Il linguaggio è denso e profondo, poetica la prosa quando si riferisce ai temi come lo spostamento, la migrazione o l’abbandono.  
Insolite sono le vicende narrate in un puzzle ricco di immagini: dalla sorella di Chopin che porta il cuore del musicista da Parigi a Varsavia, all'anatomista olandese Philip Verheyen scopritore del tendine di Achille, al bambino nigeriano Soliman, rapito e portato alla corte d’Austria come mascotte e poi impagliato e messo in mostra, al popolo di nomadi slavi, i bieguni, o ancora le vicende della figlia del famoso anatomista olandese Ruysch.
In ciascun racconto, la narrazione accompagna gli eventi, passando da registri crudi a toni intimisti, da andamenti veloci a tratti moderati.
Particolari sono le tesi espresse dall’autrice, dalla psicologia del viaggio al concetto sul tempo. Ogni posizione si apre a plurime direzioni e ogni gesto conduce a nuove rotte.    
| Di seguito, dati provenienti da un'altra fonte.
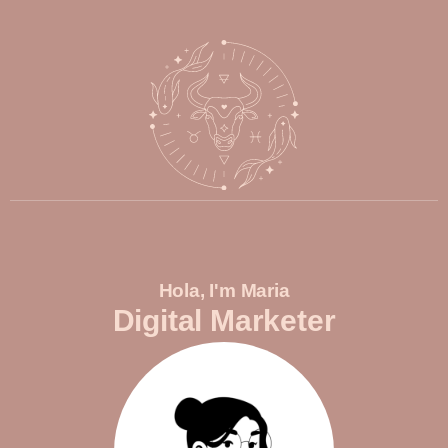
Hola, I'm Maria
Digital Marketer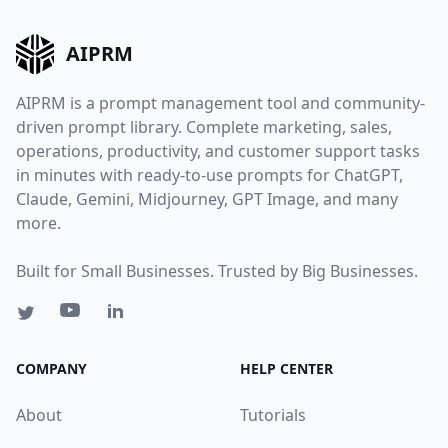
AIPRM
AIPRM is a prompt management tool and community-
driven prompt library. Complete marketing, sales,
operations, productivity, and customer support tasks
in minutes with ready-to-use prompts for ChatGPT,
Claude, Gemini, Midjourney, GPT Image, and many
more.
Built for Small Businesses. Trusted by Big Businesses.
COMPANY
HELP CENTER
About
Tutorials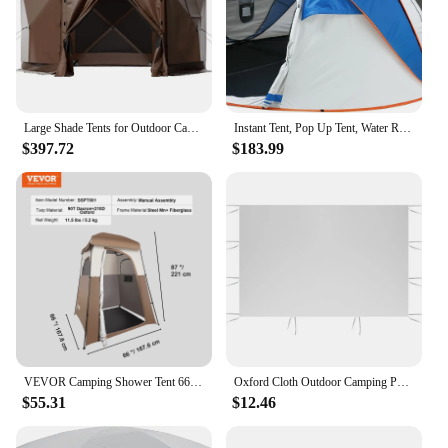
Large Shade Tents for Outdoor Camping Tent 6 Sided Pop-up Canopy Shelter Tent With Mesh Windows Shelters Hiking Freight free
Instant Tent, Pop Up Tent, Water Resistant Dome Tent, Easy Setup for Camping Hiking and Outdoor, Portable Tent with Carry Bag
$397.72
$183.99
VEVOR Camping Shower Tent 66" x 66" x 87" 1 Room Oversize Outdoor Portable Shelter Privacy Tent with Detachable Top Hanging Rope
Oxford Cloth Outdoor Camping Portable Without Canopy Frame Shade 3*2m Tent Shelter Garden Waterproof Shelter Side Tents Rainpro
$55.31
$12.46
«Eppure io ho un’altra visione del tempo. Il tempo di tutti i viaggiatori è l’insieme di molti tempi in un’unica, grande molteplicità. È il tempo dell’isola, arcipelago dell’ordine in un oceano di caos; è il tempo generato dagli orologi delle stazioni, diversi ovunque. È il tempo convenzionale, quello medio che quindi nessuno deve prendere troppo sul serio. Le ore scompaiono in un aereo che vola, l’alba arriva veloce con il pomeriggio e la sera alle calcagna. Il tempo frenetico delle grandi città dove si ferma solo per un attimo, per farsi imprigionare da una serata qualsiasi, e il tempo pigro delle pianure deserte viste dall'alto» (p. 54).
Nell'incessante transitare si trovano le nuove destinazioni, nell'attraversare si rivelano le nuove strade e solo con la mobilità si scopre la realtà, si intitola poi così il paragrafo a pagina 242.
«Dondola, continua, muoviti. È l’unico modo che hai di sfuggirgli. Colui che governa il mondo non ha potere sul movimento e sa che il nostro corpo in movimento è sacro, solo allora potrai sfuggirgli, una volta che sarai partita. Lui regna su ciò che è immobile e congelato, su ciò che è passivo e inerte […] Muoviti, vai. Beato è colui che parte» (pp. 241- 244).
Sorprendente, accattivante, singolare.